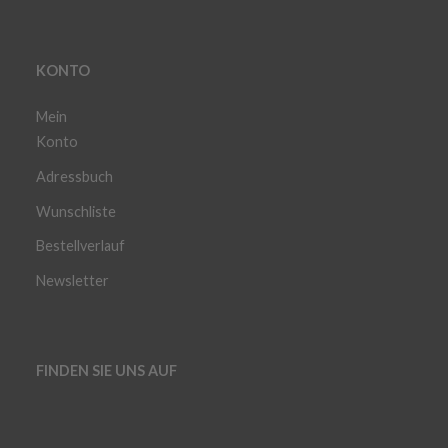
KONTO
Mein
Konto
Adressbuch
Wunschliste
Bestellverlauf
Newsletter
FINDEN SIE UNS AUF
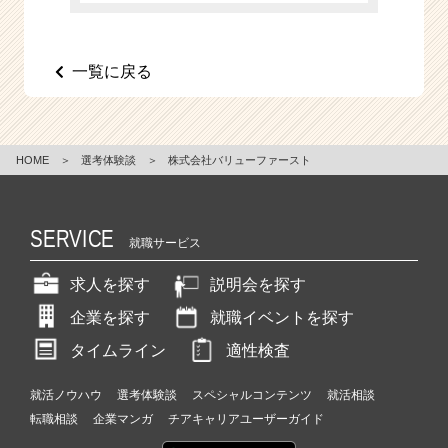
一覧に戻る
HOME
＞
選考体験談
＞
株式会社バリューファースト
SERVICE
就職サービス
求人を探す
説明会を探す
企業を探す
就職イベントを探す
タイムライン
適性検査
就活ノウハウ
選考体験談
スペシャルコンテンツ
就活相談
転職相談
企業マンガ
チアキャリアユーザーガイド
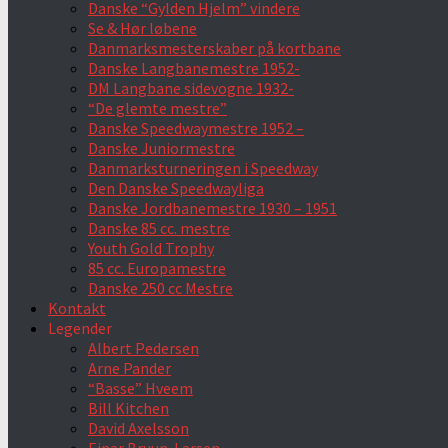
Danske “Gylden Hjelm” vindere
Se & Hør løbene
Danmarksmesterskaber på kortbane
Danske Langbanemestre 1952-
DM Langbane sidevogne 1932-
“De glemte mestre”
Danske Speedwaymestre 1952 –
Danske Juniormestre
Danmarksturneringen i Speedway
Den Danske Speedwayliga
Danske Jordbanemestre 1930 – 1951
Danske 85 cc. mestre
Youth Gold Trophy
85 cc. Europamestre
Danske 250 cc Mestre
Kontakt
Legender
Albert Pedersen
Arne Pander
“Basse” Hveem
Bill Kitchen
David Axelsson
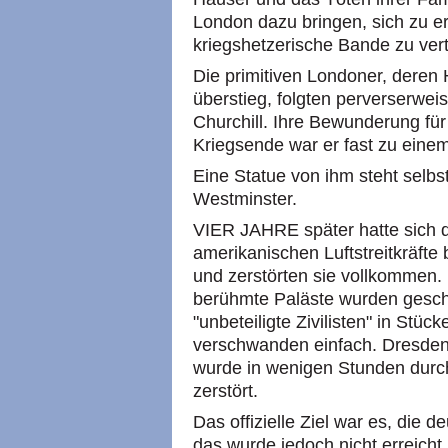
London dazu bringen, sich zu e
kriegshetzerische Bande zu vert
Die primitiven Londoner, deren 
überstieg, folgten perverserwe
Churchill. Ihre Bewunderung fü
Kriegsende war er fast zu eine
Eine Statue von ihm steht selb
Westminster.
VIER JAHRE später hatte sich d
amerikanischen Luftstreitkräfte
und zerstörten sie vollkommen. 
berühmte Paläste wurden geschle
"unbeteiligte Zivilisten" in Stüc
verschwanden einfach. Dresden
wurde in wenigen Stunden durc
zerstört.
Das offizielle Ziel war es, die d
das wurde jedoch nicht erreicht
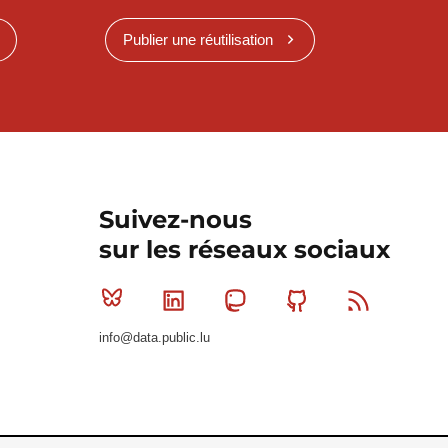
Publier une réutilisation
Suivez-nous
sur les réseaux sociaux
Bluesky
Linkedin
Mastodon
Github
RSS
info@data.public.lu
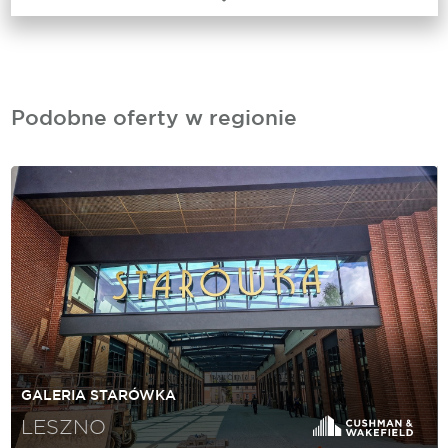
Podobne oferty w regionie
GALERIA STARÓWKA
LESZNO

* * * * *

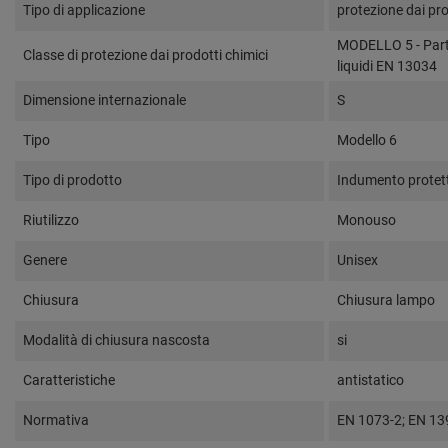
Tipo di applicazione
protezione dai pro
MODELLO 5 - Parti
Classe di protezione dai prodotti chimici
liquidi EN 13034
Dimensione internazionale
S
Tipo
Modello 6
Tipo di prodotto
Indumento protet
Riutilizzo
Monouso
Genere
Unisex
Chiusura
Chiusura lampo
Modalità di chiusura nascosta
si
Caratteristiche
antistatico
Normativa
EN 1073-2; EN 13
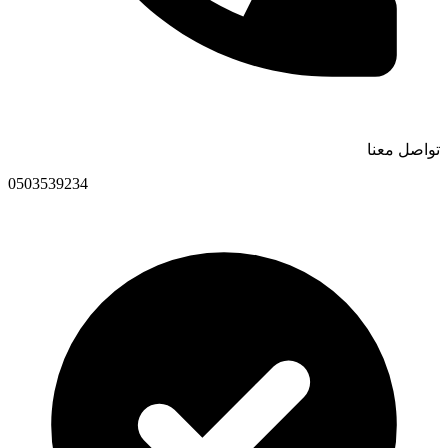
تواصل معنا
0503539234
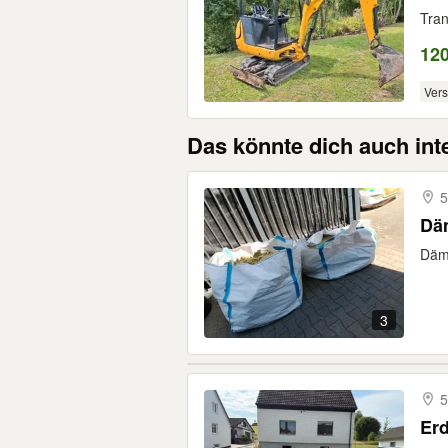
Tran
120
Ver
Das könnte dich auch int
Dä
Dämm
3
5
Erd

* * * * *

> **TASK DIRECTIONS**: Where a line of the records contains the word "Tipo", copy that line.

> **SOLUTION TO THIS PROBLEM**:
Tipo di applicazione
Tipo
Tipo di prodotto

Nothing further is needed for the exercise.